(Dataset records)
○ ○ ○ ○

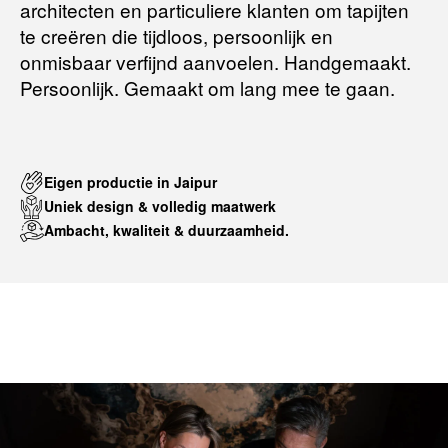
architecten en particuliere klanten om tapijten
te creëren die tijdloos, persoonlijk en
onmisbaar verfijnd aanvoelen. Handgemaakt.
Persoonlijk. Gemaakt om lang mee te gaan.
Eigen productie in Jaipur
Uniek design & volledig maatwerk
Ambacht, kwaliteit & duurzaamheid.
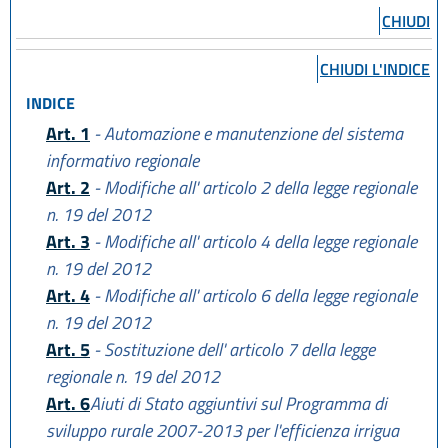
CHIUDI
CHIUDI L'INDICE
INDICE
Art. 1
- Automazione e manutenzione del sistema
informativo regionale
Art. 2
- Modifiche all' articolo 2 della legge regionale
n. 19 del 2012
Art. 3
- Modifiche all' articolo 4 della legge regionale
n. 19 del 2012
Art. 4
- Modifiche all' articolo 6 della legge regionale
n. 19 del 2012
Art. 5
- Sostituzione dell' articolo 7 della legge
regionale n. 19 del 2012
Art. 6
Aiuti di Stato aggiuntivi sul Programma di
sviluppo rurale 2007-2013 per l'efficienza irrigua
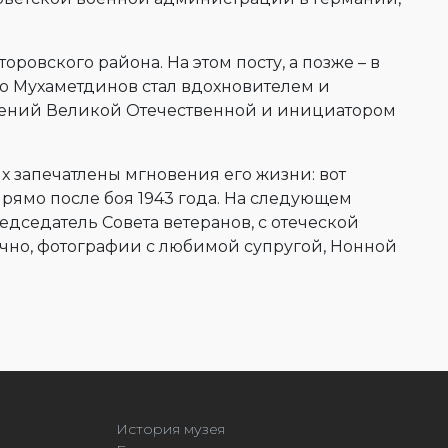
ровского района. На этом посту, а позже – в
но Мухаметдинов стал вдохновителем и
ажений Великой Отечественной и инициатором
х запечатлены мгновения его жизни: вот
рямо после боя 1943 года. На следующем
едседатель Совета ветеранов, с отеческой
ечно, фотографии с любимой супругой, Нонной
История музея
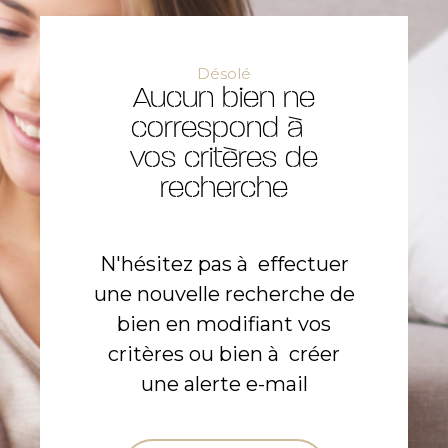
Désolé
Aucun bien ne
correspond à
vos critères de
recherche
N'hésitez pas à effectuer
une nouvelle recherche de
bien en modifiant vos
critères ou bien à créer
une alerte e-mail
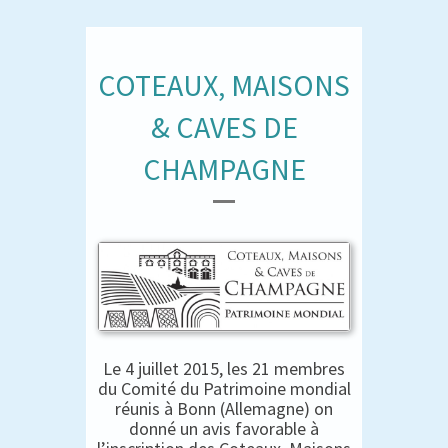
COTEAUX, MAISONS
& CAVES DE
CHAMPAGNE
Le 4 juillet 2015, les 21 membres
du Comité du Patrimoine mondial
réunis à Bonn (Allemagne) on
donné un avis favorable à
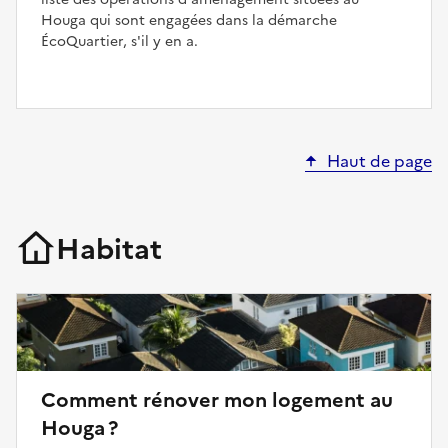
Houga qui sont engagées dans la démarche
ÉcoQuartier, s'il y en a.
Haut de page
Habitat
Comment rénover mon logement au
Houga ?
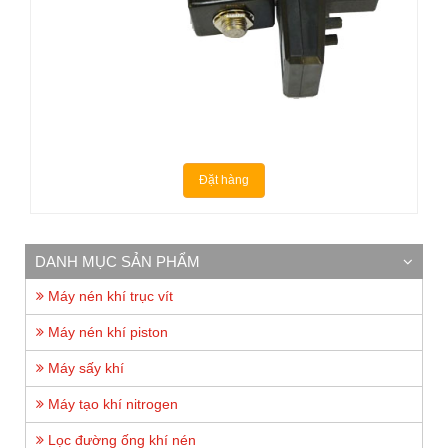
Đặt hàng
DANH MỤC SẢN PHẨM
Máy nén khí trục vít
Máy nén khí piston
Máy sấy khí
Máy tạo khí nitrogen
Lọc đường ống khí nén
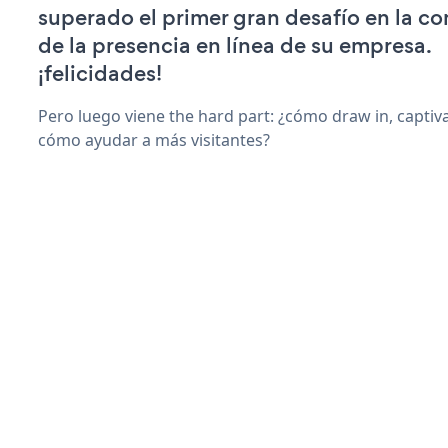
superado el primer gran desafío en la c
de la presencia en línea de su empresa.
¡felicidades!
Pero luego viene the hard part: ¿cómo draw in, captiv
cómo ayudar a más visitantes?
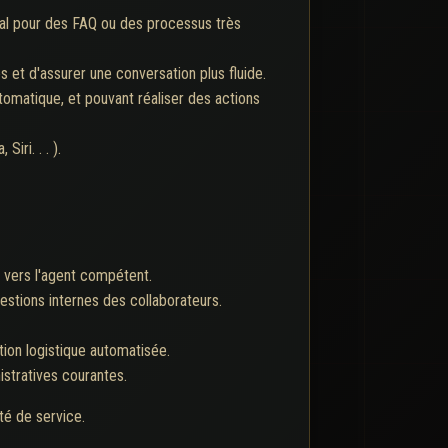
éal pour des FAQ ou des processus très
 et d'assurer une conversation plus fluide.
omatique, et pouvant réaliser des actions
iri. . . ).
 vers l'agent compétent.
stions internes des collaborateurs.
ion logistique automatisée.
stratives courantes.
té de service.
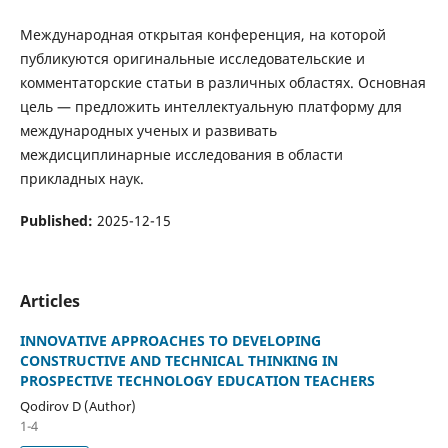
Международная открытая конференция, на которой
публикуются оригинальные исследовательские и
комментаторские статьи в различных областях. Основная
цель — предложить интеллектуальную платформу для
международных ученых и развивать
междисциплинарные исследования в области
прикладных наук.
Published:
2025-12-15
Articles
INNOVATIVE APPROACHES TO DEVELOPING
CONSTRUCTIVE AND TECHNICAL THINKING IN
PROSPECTIVE TECHNOLOGY EDUCATION TEACHERS
Qodirov D (Author)
1-4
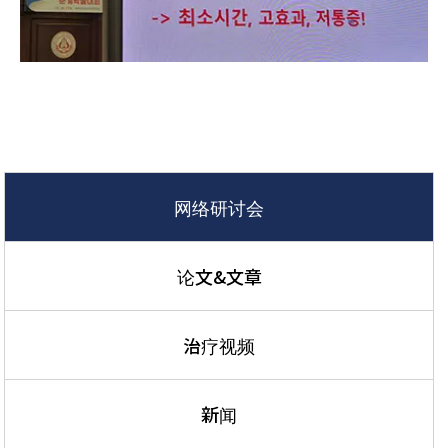
网络研讨会
论文&文章
治疗视频
新闻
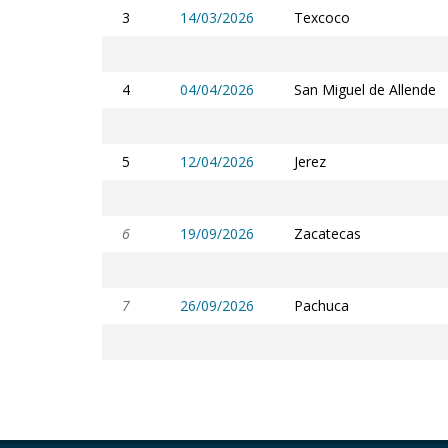
3
14/03/2026
Texcoco
4
04/04/2026
San Miguel de Allende
5
12/04/2026
Jerez
6
19/09/2026
Zacatecas
7
26/09/2026
Pachuca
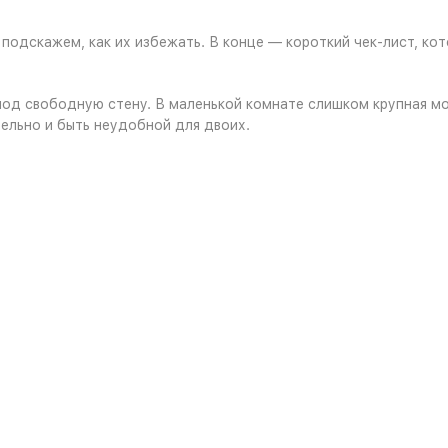
подскажем, как их избежать. В конце — короткий чек-лист, ко
под свободную стену. В маленькой комнате слишком крупная мо
ельно и быть неудобной для двоих.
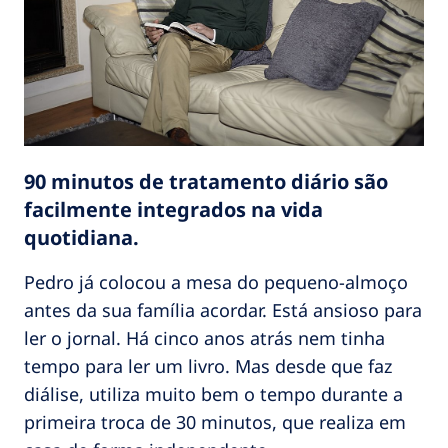
90 minutos de tratamento diário são
facilmente integrados na vida
quotidiana.
Pedro já colocou a mesa do pequeno-almoço
antes da sua família acordar. Está ansioso para
ler o jornal. Há cinco anos atrás nem tinha
tempo para ler um livro. Mas desde que faz
diálise, utiliza muito bem o tempo durante a
primeira troca de 30 minutos, que realiza em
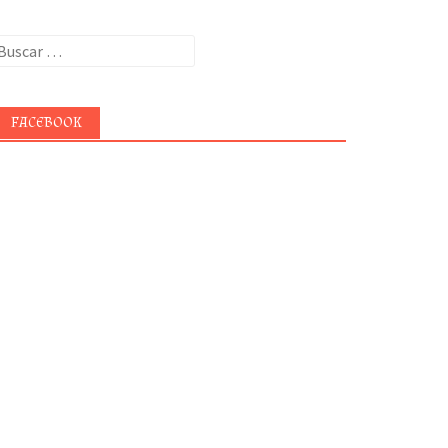
uscar:
FACEBOOK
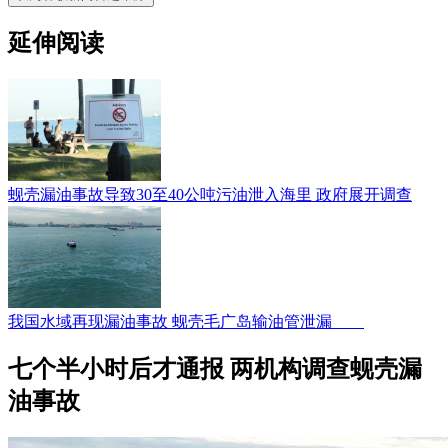
延伸阅读
蚬壳漏油事故导致30至40公吨污油泄入海里 政府展开调查
我国水域再现漏油事故 蚬壳毛广岛输油管泄漏
七个半小时后才通报 两机构调查蚬壳漏
油事故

○ ○ ○ ○

WORK ORDER
Exact copy, pictures excluded: every line above from the one containing "COTEAUX, MAISONS" to the one containing "ion logistique automatisée.", inclusive, and nothing more.

TASK RESULT
COTEAUX, MAISONS
& CAVES DE
CHAMPAGNE
Le 4 juillet 2015, les 21 membres
du Comité du Patrimoine mondial
réunis à Bonn (Allemagne) on
donné un avis favorable à
Houga qui sont engagées dans la démarche
ÉcoQuartier, s'il y en a.
Haut de page
Habitat
Comment rénover mon logement au
Houga ?
Đặt hàng
DANH MỤC SẢN PHẨM
Máy nén khí trục vít
Máy nén khí piston
Máy sấy khí
Máy tạo khí nitrogen
Lọc đường ống khí nén
superado el primer gran desafío en la c
de la presencia en línea de su empresa.
¡felicidades!
Pero luego viene the hard part: ¿cómo draw in, captiv
cómo ayudar a más visitantes?
éal pour des FAQ ou des processus très
 et d'assurer une conversation plus fluide.
omatique, et pouvant réaliser des actions
iri. . . ).
 vers l'agent compétent.
stions internes des collaborateurs.
ion logistique automatisée.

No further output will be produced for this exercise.